Latest update February 11th, 2025 2:15 PM
Feb 15, 2015 Editorial
Sir Ronald Sanders’ candidature for the post of Commonwealth Secretary-General has been restored.
Prime Minister Gaston Browne of Antigua and Barbuda has now written his colleagues, saying that after withdrawal of Sir Ronald’s candidature on the principled stand that the Region should be united, he was “overwhelmed by messages of regret and requests for reconsideration from within and beyond the Caribbean”.
He said, “The burden of those messages was that the Commonwealth has been deprived, at a time of crisis, of the candidate manifestly most suitable and most likely to be chosen given Sir Ronald’s Commonwealth-wide network and diplomatic experience”.
We agree with those messages and applaud Prime Minister Browne for persisting and persuading Sir Ronald to restore his candidacy.
The experienced diplomat and scholar had secured support of nine of the 12 Commonwealth Caribbean Governments when they met in the margins of the Cuba-CARICOM Summit in Havana in December. His competitors Baroness Patricia Scotland (Dominica) received support from two governments and Bhoendradatt Tewarie (Trinidad and Tobago) from only one.
It should not be difficult to find consensus in the Caribbean. The Dominica candidate is really an undeclared British ‘candidate’ – not through any formal act of Britain; but through the candidate herself. She is Baroness Scotland of Asthal, a former Cabinet Minister and Attorney-General of Britain (in which capacity and with a British mind-set, she lectured the Caribbean on various matters including abolishing the death penalty). To this day, she is a sitting member of the British House of Lords. She is a UK Parliamentarian.

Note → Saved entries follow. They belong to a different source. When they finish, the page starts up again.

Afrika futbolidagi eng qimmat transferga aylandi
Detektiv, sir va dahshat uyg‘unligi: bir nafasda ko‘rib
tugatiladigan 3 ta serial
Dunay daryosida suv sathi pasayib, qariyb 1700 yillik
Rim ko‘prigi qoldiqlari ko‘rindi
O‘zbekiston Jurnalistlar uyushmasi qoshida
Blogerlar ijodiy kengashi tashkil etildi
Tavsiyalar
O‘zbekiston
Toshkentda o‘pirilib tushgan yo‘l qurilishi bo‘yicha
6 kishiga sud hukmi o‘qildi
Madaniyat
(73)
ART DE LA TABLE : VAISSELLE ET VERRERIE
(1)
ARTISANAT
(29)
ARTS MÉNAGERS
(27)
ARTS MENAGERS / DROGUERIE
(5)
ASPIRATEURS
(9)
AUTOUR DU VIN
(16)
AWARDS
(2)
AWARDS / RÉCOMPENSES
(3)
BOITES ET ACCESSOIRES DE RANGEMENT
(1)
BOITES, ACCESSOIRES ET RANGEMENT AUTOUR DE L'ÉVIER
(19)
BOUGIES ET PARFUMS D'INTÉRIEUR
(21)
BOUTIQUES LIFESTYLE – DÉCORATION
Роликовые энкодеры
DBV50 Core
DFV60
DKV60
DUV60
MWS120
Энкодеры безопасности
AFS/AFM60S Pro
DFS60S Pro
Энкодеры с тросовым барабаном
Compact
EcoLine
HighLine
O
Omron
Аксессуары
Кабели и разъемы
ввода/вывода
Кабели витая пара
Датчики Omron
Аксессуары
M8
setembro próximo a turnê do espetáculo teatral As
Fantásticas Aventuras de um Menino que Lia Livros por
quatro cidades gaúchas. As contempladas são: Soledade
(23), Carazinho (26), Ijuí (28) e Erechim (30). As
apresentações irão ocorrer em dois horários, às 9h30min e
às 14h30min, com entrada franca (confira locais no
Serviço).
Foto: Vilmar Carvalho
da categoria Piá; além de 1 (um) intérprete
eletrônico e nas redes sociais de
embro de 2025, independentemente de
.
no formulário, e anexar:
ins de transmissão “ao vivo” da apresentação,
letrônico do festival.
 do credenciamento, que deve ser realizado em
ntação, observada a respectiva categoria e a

A Secretary-General with such a track record in, and loyalty to, the British government will be like a return to a colonial past. Baroness Scotland would no doubt be comfortable in Whitehall; but the resulting Commonwealth ‘Britishness’ would be unacceptable – and not only in the non-white Commonwealth. So the Baroness has borrowed a Dominican/Caribbean cloak for the occasion. The Commonwealth is not likely to be fooled; the Caribbean would be derided for supporting the ruse.
The other candidate Minister Bhoendradatt Tewarie of Trinidad and Tobago has no Commonwealth or diplomatic experience and is little known outside of Trinidad. Mr Tewarie seems to be supported only by his Prime Minister, Kamla Persad-Bissessar. And, not surprisingly, she seems to seek support for him from her Caribbean colleagues as a favour to herself –not to the Caribbean or the Commonwealth.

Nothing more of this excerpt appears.